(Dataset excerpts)
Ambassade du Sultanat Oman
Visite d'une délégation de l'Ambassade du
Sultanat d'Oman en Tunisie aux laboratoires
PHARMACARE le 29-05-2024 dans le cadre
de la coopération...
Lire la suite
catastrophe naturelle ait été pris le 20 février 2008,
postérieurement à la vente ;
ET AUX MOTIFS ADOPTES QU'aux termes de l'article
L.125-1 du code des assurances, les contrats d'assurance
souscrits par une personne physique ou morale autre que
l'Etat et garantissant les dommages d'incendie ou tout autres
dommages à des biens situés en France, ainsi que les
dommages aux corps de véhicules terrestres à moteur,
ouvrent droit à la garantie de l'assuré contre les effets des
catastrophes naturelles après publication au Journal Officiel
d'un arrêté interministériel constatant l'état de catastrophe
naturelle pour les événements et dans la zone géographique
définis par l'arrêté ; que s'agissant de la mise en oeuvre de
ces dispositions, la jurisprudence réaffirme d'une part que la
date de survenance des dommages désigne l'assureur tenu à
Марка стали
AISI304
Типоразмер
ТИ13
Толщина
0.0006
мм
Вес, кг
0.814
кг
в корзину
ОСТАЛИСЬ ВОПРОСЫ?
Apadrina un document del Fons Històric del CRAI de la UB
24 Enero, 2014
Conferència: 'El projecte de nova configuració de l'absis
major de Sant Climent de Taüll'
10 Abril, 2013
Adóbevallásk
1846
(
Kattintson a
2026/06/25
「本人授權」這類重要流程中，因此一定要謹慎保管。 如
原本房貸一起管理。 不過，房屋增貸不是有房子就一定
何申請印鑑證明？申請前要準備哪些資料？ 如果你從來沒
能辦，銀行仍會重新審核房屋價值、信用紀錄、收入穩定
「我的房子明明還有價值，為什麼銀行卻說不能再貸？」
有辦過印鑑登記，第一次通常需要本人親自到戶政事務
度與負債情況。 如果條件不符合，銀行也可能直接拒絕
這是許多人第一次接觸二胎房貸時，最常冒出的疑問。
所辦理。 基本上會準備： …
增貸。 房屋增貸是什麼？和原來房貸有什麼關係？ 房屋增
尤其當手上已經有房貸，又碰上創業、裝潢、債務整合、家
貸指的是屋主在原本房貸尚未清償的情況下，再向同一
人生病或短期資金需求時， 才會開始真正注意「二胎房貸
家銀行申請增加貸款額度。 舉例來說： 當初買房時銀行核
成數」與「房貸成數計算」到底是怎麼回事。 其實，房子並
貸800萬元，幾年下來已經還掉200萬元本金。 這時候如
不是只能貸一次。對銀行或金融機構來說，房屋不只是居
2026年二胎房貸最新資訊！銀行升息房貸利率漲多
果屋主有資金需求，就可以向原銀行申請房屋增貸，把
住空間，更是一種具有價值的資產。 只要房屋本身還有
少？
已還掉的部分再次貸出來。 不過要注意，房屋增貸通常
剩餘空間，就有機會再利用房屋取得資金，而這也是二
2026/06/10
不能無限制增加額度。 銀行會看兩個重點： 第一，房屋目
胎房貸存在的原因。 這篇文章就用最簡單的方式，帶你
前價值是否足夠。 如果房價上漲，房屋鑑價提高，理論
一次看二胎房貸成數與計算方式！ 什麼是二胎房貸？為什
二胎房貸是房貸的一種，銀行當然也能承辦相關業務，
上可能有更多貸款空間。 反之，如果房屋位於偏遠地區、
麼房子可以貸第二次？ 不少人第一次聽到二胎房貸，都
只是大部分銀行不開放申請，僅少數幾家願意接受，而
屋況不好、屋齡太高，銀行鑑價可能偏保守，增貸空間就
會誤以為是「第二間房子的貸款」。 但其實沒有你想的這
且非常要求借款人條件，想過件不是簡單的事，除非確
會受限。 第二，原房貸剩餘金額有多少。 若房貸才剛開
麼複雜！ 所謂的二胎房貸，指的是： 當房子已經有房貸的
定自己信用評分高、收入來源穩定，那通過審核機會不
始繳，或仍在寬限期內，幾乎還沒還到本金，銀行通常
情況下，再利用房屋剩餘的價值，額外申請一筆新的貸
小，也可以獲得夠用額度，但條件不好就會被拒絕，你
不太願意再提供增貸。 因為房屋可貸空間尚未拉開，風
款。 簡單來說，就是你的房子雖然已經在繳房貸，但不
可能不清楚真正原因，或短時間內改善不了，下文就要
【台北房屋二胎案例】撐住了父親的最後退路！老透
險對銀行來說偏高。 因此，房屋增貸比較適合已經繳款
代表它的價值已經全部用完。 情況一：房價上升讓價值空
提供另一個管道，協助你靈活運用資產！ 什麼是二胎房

Goal of the exercise: Please transcribe all of the records, keeping every line exactly as it is.

Response for this exercise:
Ambassade du Sultanat Oman
Visite d'une délégation de l'Ambassade du
Sultanat d'Oman en Tunisie aux laboratoires
PHARMACARE le 29-05-2024 dans le cadre
de la coopération...
Lire la suite
catastrophe naturelle ait été pris le 20 février 2008,
postérieurement à la vente ;
ET AUX MOTIFS ADOPTES QU'aux termes de l'article
L.125-1 du code des assurances, les contrats d'assurance
souscrits par une personne physique ou morale autre que
l'Etat et garantissant les dommages d'incendie ou tout autres
dommages à des biens situés en France, ainsi que les
dommages aux corps de véhicules terrestres à moteur,
ouvrent droit à la garantie de l'assuré contre les effets des
catastrophes naturelles après publication au Journal Officiel
d'un arrêté interministériel constatant l'état de catastrophe
naturelle pour les événements et dans la zone géographique
définis par l'arrêté ; que s'agissant de la mise en oeuvre de
ces dispositions, la jurisprudence réaffirme d'une part que la
date de survenance des dommages désigne l'assureur tenu à
Марка стали
AISI304
Типоразмер
ТИ13
Толщина
0.0006
мм
Вес, кг
0.814
кг
в корзину
ОСТАЛИСЬ ВОПРОСЫ?
Apadrina un document del Fons Històric del CRAI de la UB
24 Enero, 2014
Conferència: 'El projecte de nova configuració de l'absis
major de Sant Climent de Taüll'
10 Abril, 2013
Adóbevallásk
1846
(
Kattintson a
2026/06/25
「本人授權」這類重要流程中，因此一定要謹慎保管。 如
原本房貸一起管理。 不過，房屋增貸不是有房子就一定
何申請印鑑證明？申請前要準備哪些資料？ 如果你從來沒
能辦，銀行仍會重新審核房屋價值、信用紀錄、收入穩定
「我的房子明明還有價值，為什麼銀行卻說不能再貸？」
有辦過印鑑登記，第一次通常需要本人親自到戶政事務
度與負債情況。 如果條件不符合，銀行也可能直接拒絕
這是許多人第一次接觸二胎房貸時，最常冒出的疑問。
所辦理。 基本上會準備： …
增貸。 房屋增貸是什麼？和原來房貸有什麼關係？ 房屋增
尤其當手上已經有房貸，又碰上創業、裝潢、債務整合、家
貸指的是屋主在原本房貸尚未清償的情況下，再向同一
人生病或短期資金需求時， 才會開始真正注意「二胎房貸
家銀行申請增加貸款額度。 舉例來說： 當初買房時銀行核
成數」與「房貸成數計算」到底是怎麼回事。 其實，房子並
貸800萬元，幾年下來已經還掉200萬元本金。 這時候如
不是只能貸一次。對銀行或金融機構來說，房屋不只是居
2026年二胎房貸最新資訊！銀行升息房貸利率漲多
果屋主有資金需求，就可以向原銀行申請房屋增貸，把
住空間，更是一種具有價值的資產。 只要房屋本身還有
少？
已還掉的部分再次貸出來。 不過要注意，房屋增貸通常
剩餘空間，就有機會再利用房屋取得資金，而這也是二
2026/06/10
不能無限制增加額度。 銀行會看兩個重點： 第一，房屋目
胎房貸存在的原因。 這篇文章就用最簡單的方式，帶你
前價值是否足夠。 如果房價上漲，房屋鑑價提高，理論
一次看二胎房貸成數與計算方式！ 什麼是二胎房貸？為什
二胎房貸是房貸的一種，銀行當然也能承辦相關業務，
上可能有更多貸款空間。 反之，如果房屋位於偏遠地區、
麼房子可以貸第二次？ 不少人第一次聽到二胎房貸，都
只是大部分銀行不開放申請，僅少數幾家願意接受，而
屋況不好、屋齡太高，銀行鑑價可能偏保守，增貸空間就
會誤以為是「第二間房子的貸款」。 但其實沒有你想的這
且非常要求借款人條件，想過件不是簡單的事，除非確
會受限。 第二，原房貸剩餘金額有多少。 若房貸才剛開
麼複雜！ 所謂的二胎房貸，指的是： 當房子已經有房貸的
定自己信用評分高、收入來源穩定，那通過審核機會不
始繳，或仍在寬限期內，幾乎還沒還到本金，銀行通常
情況下，再利用房屋剩餘的價值，額外申請一筆新的貸
小，也可以獲得夠用額度，但條件不好就會被拒絕，你
不太願意再提供增貸。 因為房屋可貸空間尚未拉開，風
款。 簡單來說，就是你的房子雖然已經在繳房貸，但不
可能不清楚真正原因，或短時間內改善不了，下文就要
【台北房屋二胎案例】撐住了父親的最後退路！老透
險對銀行來說偏高。 因此，房屋增貸比較適合已經繳款
代表它的價值已經全部用完。 情況一：房價上升讓價值空
提供另一個管道，協助你靈活運用資產！ 什麼是二胎房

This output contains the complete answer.